He led the way to the table where I had left my soup and nine-spice rolls. There was now a second tray on the table, heaped with food.

“Let us dine,” Doe said, producing a knife and fork from his sleeve like a conjurer at a kids’ party. He sat down and started to feed his face. I sat down in front of my own food. Doe didn’t offer me any eating implements. I took hold of the soup bowl and raised it to my lips. For a while we ate in silence, Doe using his implements, me just drinking from the bowl.

“You’ve got some on your chin,” Doe said. “Here, allow me.” He leaned across the table, a silk handkerchief in his hand. In a second the guy had wiped my chin and returned the handkerchief to his pocket. “I always find spoons make things easier to control,” he said. “Show me soup and I’ll show you a certified spoon opportunity.”

“Sounds a bit fancy-pantsy to me,” I said. “Show me soup and I’ll show you an opportunity for animal behavior.”

“Spoons raise us above the level of the beasts,” Doe said. “Knives and forks also.”

“How many of the things have you got?”

“As I said, a limited number.”

“If I don’t buy now, I might miss out. That your message?”

“You’re a bright boy.”

“Also skint.”

“Skint?”

“Broke.
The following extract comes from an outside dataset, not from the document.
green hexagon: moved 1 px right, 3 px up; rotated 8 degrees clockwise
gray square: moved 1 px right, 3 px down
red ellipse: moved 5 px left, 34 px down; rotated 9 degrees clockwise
Devoid of cash.”

“Credit can be extended.”

“By the way,” I said. “What do you get paid on this ship?”

“Not enough,” Doe said. “It’s an advantage to have a second source of income.”

“I’m an organ salesman myself.”

“Got any organs to sell?”

“Not at the moment.”

“You’d be better off in spoons. Here, have one. Also a knife and a fork. Pay me back next payday.”

* * * *

Em Talking

The officers’ mess had all the charm of a leftover palace. It was ornate, covered in deep carpet, richly patterned; the tables, which curved with the curvature of the ship, were wooden, richly polished; hunting trophies adorned the walls; old flags of long dead intergalactics hung from poles that jutted out from the bulkheads. The lighting was subdued; there were silver candlesticks on the tables, and fresh flowers, most of which I recognized from Earth, but some from home. Did the ship have its own greenhouse? The cutlery was pretty ordinary: great solid clunky knives and forks made of stainless steel. Spoons like ladles. Tamara, the shift supervisor who was showing me around, said, “The officers aren’t too thrilled with these things; the proper stuff got stolen.”

“Who by?”

“It pays not to know.”

* * * *

Waiting on the tables wasn’t too hard once I’d learned the ritual. Anybody who could handle the Dog and Harp could handle this place. I didn’t get to wait on High Table, but I got to see Ulrike Lewis in person for the first time in my life. It was a bit of a shock. I knew she was old, but I was unprepared for the wizened crone who held court at High Table. Still, as far as I could tell, looking quickly sideways while purveying food to the junior officers, she managed to hold her own. The glittering, high-ranking officers at High Table all laughed at Her Excellency’s jokes.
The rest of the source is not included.